奔驰车驶出繁华的江城,先是沿着国道跑了半个多小时,又在狭窄的乡道上蜿蜒辗转了一个小时才到中塘村。
天气说变就变,上午还阳光明媚,万里晴空,结果路上就开始乌云密布,快抵达中塘村时,空中下起淅淅沥沥的冷雨,路面变得又湿又滑。
为了安全,陆齐只好降低车速。
车开出别墅区不久,顾菀清的哭泣声就停止了,然后陆齐抬头一看,后视镜里女人美丽的脸庞上仍源源不断地留下泪珠。
那憔悴又无比哀伤的神情让他不敢直视,他害怕自己会突然心软,不顾一切舍弃尊严,去向顾菀清哀求原谅。
他有什么错呢?她这么伤心,究竟是为什么?
奔驰车穿过中塘村,经过一片开阔的田地,缓缓驶到距离种植园大门有数十米的路边。
冬天的雨和秋天的雨不同,雨势小,但过于冰冷,被寒风裹挟着拍打在车身上,发出嗒嗒嗒的声音。
对于陆齐来说,雨滴声异常震耳,像无数个大鼓在他耳边敲响。
本想车停下就走,无奈还下着冷雨,他只好继续待着车里。
又看了眼后视镜里的顾菀清,他心里顿感无比的惆怅与失落,似乎有些后悔自己不该对顾菀清说出那番话。贪恋着还要与她发生些什么。
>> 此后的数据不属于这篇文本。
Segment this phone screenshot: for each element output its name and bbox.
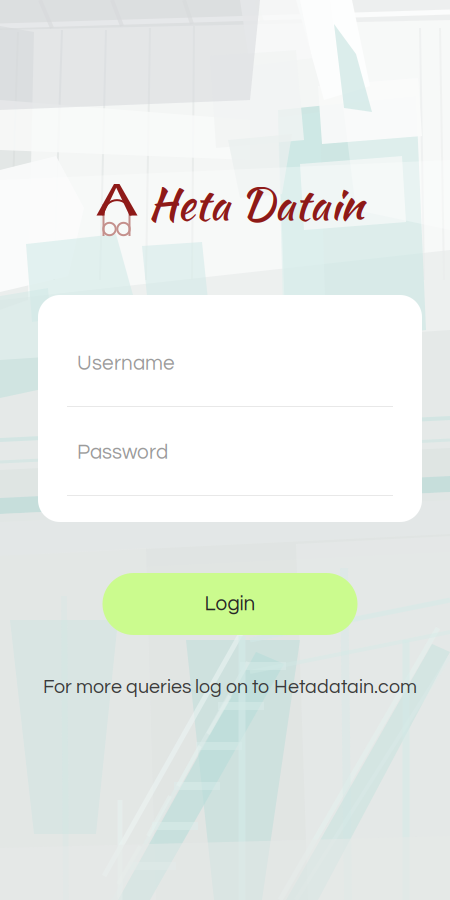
- staticText: Username: [77, 353, 175, 374]
- staticText: For more queries log on to Hetadatain.co…: [43, 677, 417, 697]
- button[interactable]: Login: [102, 573, 358, 635]
- button[interactable]: Password: [67, 407, 393, 495]
- button[interactable]: Username: [67, 295, 393, 406]
- staticText: Login: [204, 593, 256, 615]
- staticText: Heta Datain: [148, 172, 364, 236]
- staticText: Password: [77, 442, 168, 463]
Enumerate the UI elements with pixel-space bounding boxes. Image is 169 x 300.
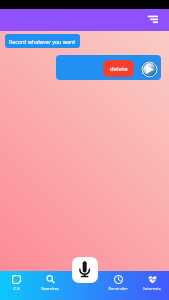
staticText: Searches: [41, 286, 59, 292]
button[interactable]: Record: [72, 257, 98, 283]
staticText: Reminder: [108, 286, 128, 292]
staticText: C.S: [13, 286, 20, 292]
staticText: delete: [110, 65, 128, 73]
button[interactable]: Menu: [141, 12, 158, 29]
button[interactable]: Interests: [135, 271, 169, 292]
button[interactable]: Play: [141, 61, 158, 78]
button[interactable]: delete: [103, 60, 134, 77]
button[interactable]: Searches: [33, 271, 67, 292]
staticText: Interests: [143, 286, 161, 292]
staticText: Record whatever you want: [9, 38, 76, 45]
button[interactable]: delete: [56, 55, 161, 80]
button[interactable]: Reminder: [101, 271, 135, 292]
button[interactable]: Record whatever you want: [5, 34, 80, 48]
button[interactable]: C.S: [0, 271, 33, 292]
这就是男人的天性吗?见到漂亮的女人就心软,就算被她伤害,只要她露出可怜的模样,就会原谅她。
雨一直下,车内的气氛平静得可怕,只听到两人得呼吸声在此起彼伏地交替着,还真是不算融洽。
二十多分钟后,雨停了。
陆齐长舒一口气,毫不犹豫地推开车门,伸出腿就要下车。
“等……咳咳,等一下。”后座的顾菀清终于发声,一只手不舍地抓住陆齐的右胳膊。
嘶哑的嗓音终究让陆齐心软,他收回腿,重新关上车门。
“还有事吗?”他故作冷淡,目光看着窗外的田野。
胳膊被放开,手提包拉链声之后,白净的玉手伸到陆齐的右侧,手里握着条藏青色羊绒围巾,上面散发着女人特有的体香。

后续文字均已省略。